School of Architecture awards second Method Studio Undergraduate Research Fellowship

Holmes_Edward mug
Edward Holmes

A Mississippi State architecture major is among the second to receive the newly established Method Studio Undergraduate Research Fellowship.

Fourth-year student Edward Holmes V is receiving $1,500 as he spends the spring semester conducting research with Method Studio, a full-service architectural and design firm based in Salt Lake City, Utah.

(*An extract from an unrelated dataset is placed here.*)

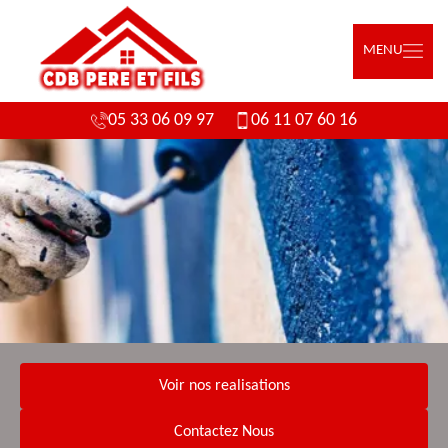
MENU
05 33 06 09 97
06 11 07 60 16
Voir nos realisations
Contactez Nous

Upon successful completion of research project/s, Holmes will receive an additional $1,500 in May.

This summer, Holmes – a graduate of Newton County Academy and son of Bill and Jami Herrington – will serve as the student director for the school’s annual Design Discovery Workshop, a week-long camp for high school students and incoming freshmen that is intended to answer many of the questions about architecture and interior design as a field of study and as a profession.

“It is a great honor to be able to be able to research for Method Studo,” said Holmes. “I know that I have a lot to learn from them, and I’m sure this will be an exciting experience.”

As part of the fellowship, Holmes will working under the guidance of Jacob Gines, a School of Architecture assistant professor who also is Method’s vice president of research and design.

Gines, now in his fourth year on the Starkville campus, said he and other professionals at the Utah firm are working to make it a “thought leader” in the architectural community, both to generate and disseminate knowledge. “There is a lot of support for connecting academia to the profession of architecture,” he added.

Gines said the new fellowship should provide “a unique opportunity” to strengthen that connection between the architecture school and Method.

School director Michael Berk said he and his colleagues “are honored to be working with Method Studio and value the confidence the firm has placed in the School of Architecture.”

“This research collaboration is an important endorsement of our faculty expertise and will provide our faculty with research assistants, enabling us to continue to push the boundaries of cutting-edge tectonic research,” said Berk, who also holds the school’s F.L. Crane Professorship.

While Method is not local, Gines said fellows will be researching a variety of issues that are transportable across geographic regions. “There is strength and value in connecting not just locally, but at a distance as well,” he said.